If $ becomes synonymous with "substitution", then might be that $(foo) makes more sense for "substitute this expansion as a rule" than GET-BLOCK! does, which might let the GET-XXX! variations mean "use this as a literal value".

For Now I Need to Change @ So Code Gets Better... so...

1 Like

So trying this out, it does solve my problem, but it creates a disconnect I'm not totally comfortable with...

The @ operator itself has a parity. In the normal evaluator:

>> var: @ x
== x

>> var
== x

And in UPARSE:

>> uparse "" [var: @ x]
== x

>> var
== x

All's good so far... this is the Gordian-knot slicer I talked about. Synthesizing values out of thin air without a GROUP!, so it plays nicely with COMPOSE.

But I think this difference may be a mistake:

>> var: @[a b]
== @[a b]

>> uparse "" [var: @[a b]]
== [a b]

While we accept that UPARSE and regular code act differently, I'm not clear on why @ would act the same but @[...] wouldn't. The concept was maybe making it easier to do REPEAT ranges, but...well, if you wanted that, why not make REPEAT allow you to give it either BLOCK! or THE-BLOCK! ?

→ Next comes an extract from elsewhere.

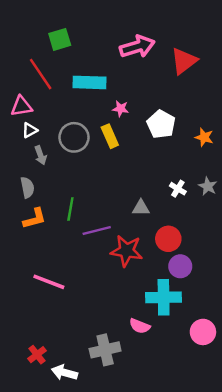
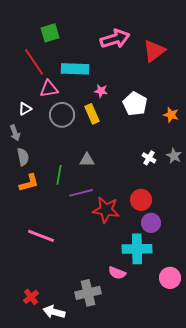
pink triangle: (21, 106) -> (49, 89), moved
gray arrow: (41, 155) -> (15, 133), moved
gray triangle: (141, 208) -> (87, 160), moved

This also lets us maybe experiment with that trick I was suggesting, where even though evaluative types don't get added to blocks without a quote that maybe the @[...] types would.

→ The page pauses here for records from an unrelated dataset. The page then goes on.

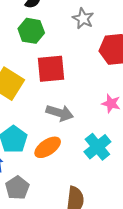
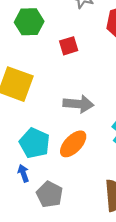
red square: (51, 69) -> (69, 46), moved, size x0.6

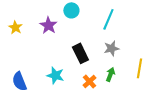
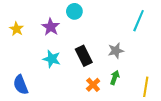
cyan line: (108, 19) -> (139, 21), moved
yellow line: (139, 68) -> (146, 87), moved
cyan star: (55, 75) -> (52, 59), moved

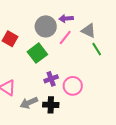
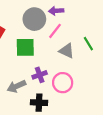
gray triangle: (89, 31) -> (67, 51), moved
green square: (37, 53) -> (25, 47), turned 36
gray arrow: (29, 103) -> (16, 86), moved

>> uparse "a" [collect [keep @keep, keep <any>]]]  ; no quote or ^ needed
== [keep #a]

This way you have both options for blocks:

>> uparse "a" [collect [keep @[keep some], keep <any>]]
== [[keep some] #a]

>> uparse "a" [collect [keep @ [keep some], keep <any>]]
== [keep some #a]

I think I was trying to make those both do the same thing, but when you look at the broader picture, that doesn't seem all that useful. If that inconsistency bothers you, then use THE instead:

>> uparse "a" [collect [keep @[keep some], keep <any>]]
== [[keep some] #a]

>> uparse "a" [collect [keep the [keep some], keep <any>]]
== [keep some #a]

If we had infinite symbols on the keyboard I might propose the symbolic THE use something else besides @, but, we don't have infinite symbols and I think I can wrap my head around the rule:

@ x => x
@x => @x

I haven't fully absorbed the implications here, but I do think this concept of having the @xxx types being a new "do whatever you want with it" argument type that plays along with combinators is pretty interesting. The ANY rule could accept it, for example:

uparse [10 <twenty> "hello" 20 304] [some any @[integer! tag! text!]]

Which to my eyes feels a little bit more comfortable than:

uparse [10 <twenty> "hello" 20 304] [some any ([integer! tag! text!])]

I'll just have to see how it comes along.

1 Like